Burning the time of the staff

So, I'm talking at the OLA conference at the end of the month on the subject of Saving the Time of the Reader: The impact of new technologies on public service.

We all know that online journals and bibliographic databases are wonderful, but they blur all sorts of lines, and undergraduates don't understand where one service ends and the next one starts. I regularly hear people say that they found the journal articles "on the library's web site".

Then there's wireless: It's great for patrons, but forces library techs to all become computer support people, or at least feel like they should, in order to provide appropriate service.

But that's all I'm going to say. If you want to hear the rest, come to Toronto.

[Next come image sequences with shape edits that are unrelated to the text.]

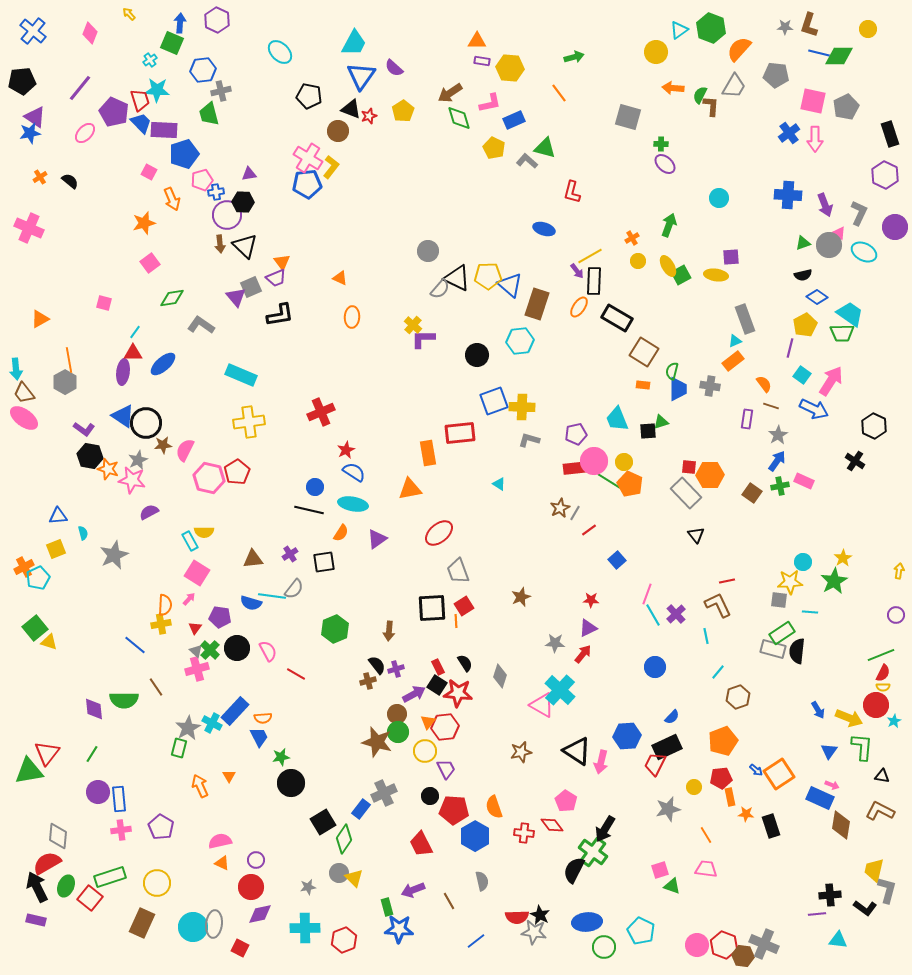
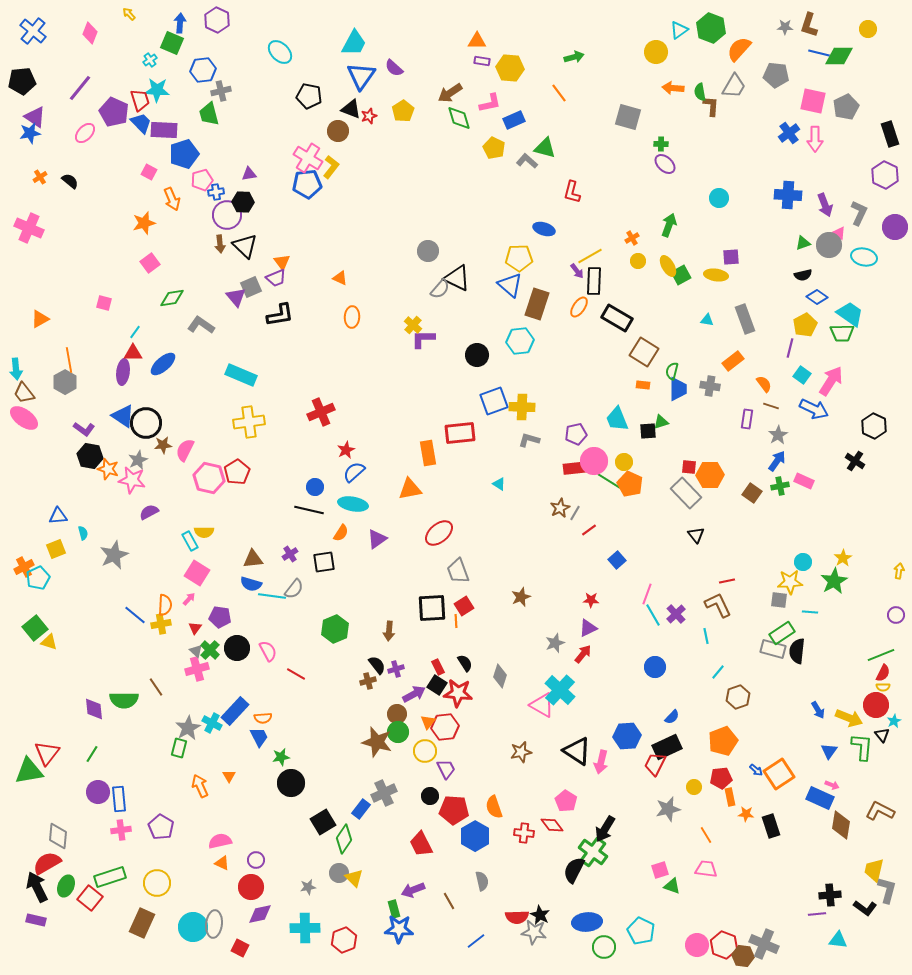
green semicircle at (700, 95): moved 3 px up; rotated 36 degrees counterclockwise
cyan ellipse at (864, 252): moved 5 px down; rotated 15 degrees counterclockwise
yellow pentagon at (488, 276): moved 31 px right, 18 px up
cyan triangle at (735, 341): moved 28 px left, 21 px up; rotated 32 degrees clockwise
blue semicircle at (354, 472): rotated 75 degrees counterclockwise
blue semicircle at (251, 603): moved 19 px up
gray star at (555, 643): rotated 24 degrees counterclockwise
blue line at (135, 645): moved 30 px up
black triangle at (882, 776): moved 41 px up; rotated 42 degrees clockwise
green rectangle at (387, 907): moved 7 px right, 2 px down
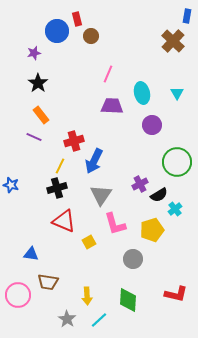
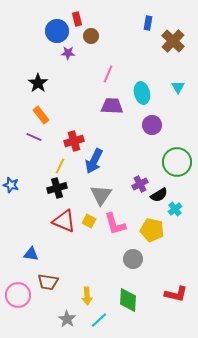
blue rectangle: moved 39 px left, 7 px down
purple star: moved 34 px right; rotated 16 degrees clockwise
cyan triangle: moved 1 px right, 6 px up
yellow pentagon: rotated 30 degrees clockwise
yellow square: moved 21 px up; rotated 32 degrees counterclockwise
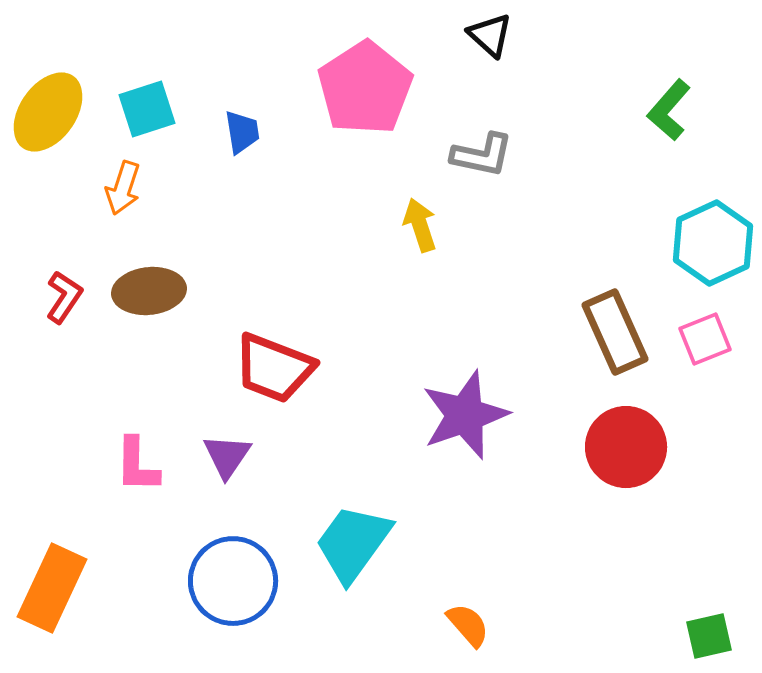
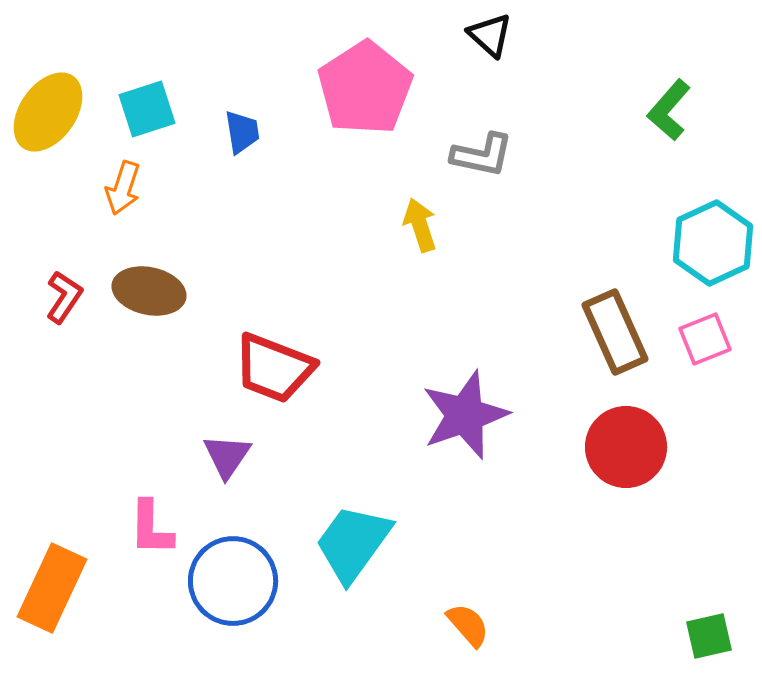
brown ellipse: rotated 18 degrees clockwise
pink L-shape: moved 14 px right, 63 px down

I agree wholeheartedly about online access to databases blurring the lines. To the non-librarian mind, through the library's site is equivalent to at the library's site.

To make matters more confusing the Boston Globe offers content on boston.com, where you can get their archives if you pay (I'm a little foggy on how far back it all goes and how much and what you have to pay for... never been willing to pay, myself). Our library offers access to electronic versions of the Globe (among others) free of charge, essentially the same versions you get at Boston.com. But when you say, "Did you check the online database of the paper on our site?" they immediately think they did... via Boston.com. They think paying is the only way.

Sometimes I think the lines blur because as libraries we don't advertise clearly, if at all. Other times I think that people get so much electronic information that they've taken to skimming and not really paying attention where they're getting their information. Most likely, a combination of the two.

Good luck with the conference, as well!